How do advanced cyber attackers use false flag tactics in cyber campaigns? They include code segments that imply different origins, change file creation timestamps to fit other regions' workdays, and plant words in different languages in the code itself.
No ship required
Threat actors use several false flag tactics. The objective is simple: to present security researchers with a red herring to throw them off track. These false flags can be code, modus operandi or location-related. The attackers might use another group's malware, tactics or targets; the malware code might contain strains of a particular language; and the computer's clock might be reset to show file creation times fitting another country's working hours. All of these tactics can cause quite a mess for researchers and buy precious time for threat actors, allowing them to look for OPSEC risks and continue their operation.

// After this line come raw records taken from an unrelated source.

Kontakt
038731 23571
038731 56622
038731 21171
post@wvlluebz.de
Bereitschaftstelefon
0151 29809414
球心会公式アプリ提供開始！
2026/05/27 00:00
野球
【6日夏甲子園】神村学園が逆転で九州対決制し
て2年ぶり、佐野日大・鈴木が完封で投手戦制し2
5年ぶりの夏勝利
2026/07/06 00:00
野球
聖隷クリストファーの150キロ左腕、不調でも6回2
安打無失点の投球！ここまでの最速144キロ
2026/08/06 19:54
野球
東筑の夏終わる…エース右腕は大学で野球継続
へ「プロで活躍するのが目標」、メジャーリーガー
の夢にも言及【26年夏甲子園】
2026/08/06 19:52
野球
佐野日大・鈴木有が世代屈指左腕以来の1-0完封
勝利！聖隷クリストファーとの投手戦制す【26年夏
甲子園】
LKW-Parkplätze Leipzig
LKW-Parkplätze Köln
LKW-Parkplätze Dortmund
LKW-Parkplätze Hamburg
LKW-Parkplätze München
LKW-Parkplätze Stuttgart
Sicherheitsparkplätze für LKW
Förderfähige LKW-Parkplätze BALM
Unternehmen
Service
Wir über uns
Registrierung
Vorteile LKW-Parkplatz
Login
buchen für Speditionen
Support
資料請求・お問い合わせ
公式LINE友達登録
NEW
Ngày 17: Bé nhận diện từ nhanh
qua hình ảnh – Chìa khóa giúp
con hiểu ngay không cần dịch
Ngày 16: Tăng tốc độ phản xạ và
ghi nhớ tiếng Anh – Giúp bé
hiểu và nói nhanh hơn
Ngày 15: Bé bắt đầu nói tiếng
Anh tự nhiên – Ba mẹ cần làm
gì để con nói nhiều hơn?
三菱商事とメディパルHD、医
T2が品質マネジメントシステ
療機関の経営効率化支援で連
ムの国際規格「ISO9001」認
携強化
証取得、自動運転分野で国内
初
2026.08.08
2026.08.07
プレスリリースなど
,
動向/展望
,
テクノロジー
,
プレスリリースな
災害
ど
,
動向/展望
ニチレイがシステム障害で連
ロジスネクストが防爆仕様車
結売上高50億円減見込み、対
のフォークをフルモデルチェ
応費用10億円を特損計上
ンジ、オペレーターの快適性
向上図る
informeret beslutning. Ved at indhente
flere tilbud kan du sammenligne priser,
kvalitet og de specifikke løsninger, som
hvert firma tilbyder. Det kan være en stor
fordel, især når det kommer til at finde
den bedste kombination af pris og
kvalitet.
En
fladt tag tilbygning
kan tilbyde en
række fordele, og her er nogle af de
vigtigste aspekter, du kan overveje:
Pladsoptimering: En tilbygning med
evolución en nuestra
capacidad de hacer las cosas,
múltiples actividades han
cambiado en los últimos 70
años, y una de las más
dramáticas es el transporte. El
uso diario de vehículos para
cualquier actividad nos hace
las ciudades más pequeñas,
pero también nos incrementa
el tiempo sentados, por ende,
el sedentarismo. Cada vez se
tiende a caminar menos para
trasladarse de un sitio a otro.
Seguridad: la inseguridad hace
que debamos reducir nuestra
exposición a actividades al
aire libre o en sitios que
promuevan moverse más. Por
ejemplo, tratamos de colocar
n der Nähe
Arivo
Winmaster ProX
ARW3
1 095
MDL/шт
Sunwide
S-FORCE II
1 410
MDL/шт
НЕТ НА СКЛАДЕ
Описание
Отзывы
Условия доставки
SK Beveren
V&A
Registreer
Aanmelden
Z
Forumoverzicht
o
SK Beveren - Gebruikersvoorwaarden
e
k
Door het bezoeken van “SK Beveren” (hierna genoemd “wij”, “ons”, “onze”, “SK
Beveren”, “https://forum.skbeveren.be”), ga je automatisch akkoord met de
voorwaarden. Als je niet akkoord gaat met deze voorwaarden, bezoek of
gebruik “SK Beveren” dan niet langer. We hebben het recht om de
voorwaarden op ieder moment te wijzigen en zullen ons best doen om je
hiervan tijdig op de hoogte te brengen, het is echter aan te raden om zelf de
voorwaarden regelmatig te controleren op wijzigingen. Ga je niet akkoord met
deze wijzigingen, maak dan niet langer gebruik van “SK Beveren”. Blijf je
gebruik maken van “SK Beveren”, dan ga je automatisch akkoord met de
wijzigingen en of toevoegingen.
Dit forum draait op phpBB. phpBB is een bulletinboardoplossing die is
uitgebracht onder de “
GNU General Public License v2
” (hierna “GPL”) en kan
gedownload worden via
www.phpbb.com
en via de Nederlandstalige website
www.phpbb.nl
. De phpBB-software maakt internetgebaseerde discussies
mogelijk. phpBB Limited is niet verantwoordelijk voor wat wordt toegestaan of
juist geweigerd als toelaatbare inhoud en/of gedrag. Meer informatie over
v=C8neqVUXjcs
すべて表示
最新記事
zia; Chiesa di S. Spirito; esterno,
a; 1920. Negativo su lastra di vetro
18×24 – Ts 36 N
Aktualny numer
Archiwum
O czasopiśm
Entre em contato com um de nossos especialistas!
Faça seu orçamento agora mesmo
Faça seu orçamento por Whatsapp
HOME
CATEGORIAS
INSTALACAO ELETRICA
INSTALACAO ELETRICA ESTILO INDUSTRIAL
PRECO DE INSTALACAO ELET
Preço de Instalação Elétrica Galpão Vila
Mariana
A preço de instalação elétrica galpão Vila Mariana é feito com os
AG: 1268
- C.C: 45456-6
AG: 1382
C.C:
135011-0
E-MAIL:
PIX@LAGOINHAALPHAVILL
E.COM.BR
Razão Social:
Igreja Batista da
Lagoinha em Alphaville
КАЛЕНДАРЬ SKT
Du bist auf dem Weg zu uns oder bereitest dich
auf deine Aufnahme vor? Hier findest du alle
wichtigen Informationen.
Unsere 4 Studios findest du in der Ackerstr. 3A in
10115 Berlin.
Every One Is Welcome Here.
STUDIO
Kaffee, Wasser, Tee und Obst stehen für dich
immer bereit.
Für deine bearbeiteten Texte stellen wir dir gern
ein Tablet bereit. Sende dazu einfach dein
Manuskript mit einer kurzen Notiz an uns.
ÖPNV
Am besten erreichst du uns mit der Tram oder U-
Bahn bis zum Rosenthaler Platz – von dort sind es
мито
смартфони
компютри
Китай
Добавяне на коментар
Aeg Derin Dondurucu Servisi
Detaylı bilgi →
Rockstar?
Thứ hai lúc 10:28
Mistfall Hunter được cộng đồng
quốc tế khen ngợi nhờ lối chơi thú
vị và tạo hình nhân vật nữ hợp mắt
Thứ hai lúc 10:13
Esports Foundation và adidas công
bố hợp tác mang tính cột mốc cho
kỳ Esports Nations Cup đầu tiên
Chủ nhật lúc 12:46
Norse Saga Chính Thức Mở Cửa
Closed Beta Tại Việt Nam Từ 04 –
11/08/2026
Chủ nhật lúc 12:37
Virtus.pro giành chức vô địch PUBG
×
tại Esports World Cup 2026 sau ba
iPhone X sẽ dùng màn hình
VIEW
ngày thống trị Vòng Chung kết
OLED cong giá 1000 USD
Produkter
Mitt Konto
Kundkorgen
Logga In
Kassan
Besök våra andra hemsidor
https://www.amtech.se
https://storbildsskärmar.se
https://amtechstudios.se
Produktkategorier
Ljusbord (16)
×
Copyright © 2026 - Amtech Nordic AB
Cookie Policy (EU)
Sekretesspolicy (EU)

The CloudAtlas group, for example, used all of the above tactics. They used the same phishing lure used by the Russian Red October group (a message about a diplomat’s car for sale). They also used a Chinese malware, and another malware containing strings written in Hindi and Arabic. Some of their methods simply stood out as obvious false flags – in one case, the cyber attackers sent documents in Spanish to Russian targets.
Why do cyber Attackers do this? The reason is not fear of attribution, Countries who run cyber espionage campaigns will always have plausible deniability on their side to avoid international embarrassment. Advanced criminal gangs operate using bulletproof hosting and ever-changing tools, and as a result are very hard to locate and apprehend. The goal of every anti-InfoSec tactic is to keep the operation going: advanced malware is very expensive and an operator who loses their malware might forfeit an entire operation.
The human factor
While they are more agile than the security industry in general, threat actors have limitations, some of which are the same limitations experienced by their adversaries – like the possibility of human error. Many cyber attackers use advanced programming techniques to create the right tool for the right operation, but sometimes they overlook small details and make very basic mistakes. For example, the Deep Panda group changed file creation dates, but forgot to check their calendars: some of the files were dated as being created after the attack itself took place. The Hellsing group used some of the PlayfullDragon group's C2 infrastructure, and similar characteristics as the Vixen Panda group. Unlike the CloudAtlas case, these were simpler to spot and the attack could be blocked.
Kaspersky’s researchers note that more threat actors are using false flags nowadays than ever before, and that this trend will probably continue. But not all threat actors have the same attention to detail, or access to the right resources to avoid making mistakes. Therefore, researchers should tread carefully when analyzing new cyber attacks that look familiar. They should also try to fingerprint the false flags themselves, as these flags can give valuable information about an attacking group's modus operandi, which might make it easier to identify these groups in future attacks.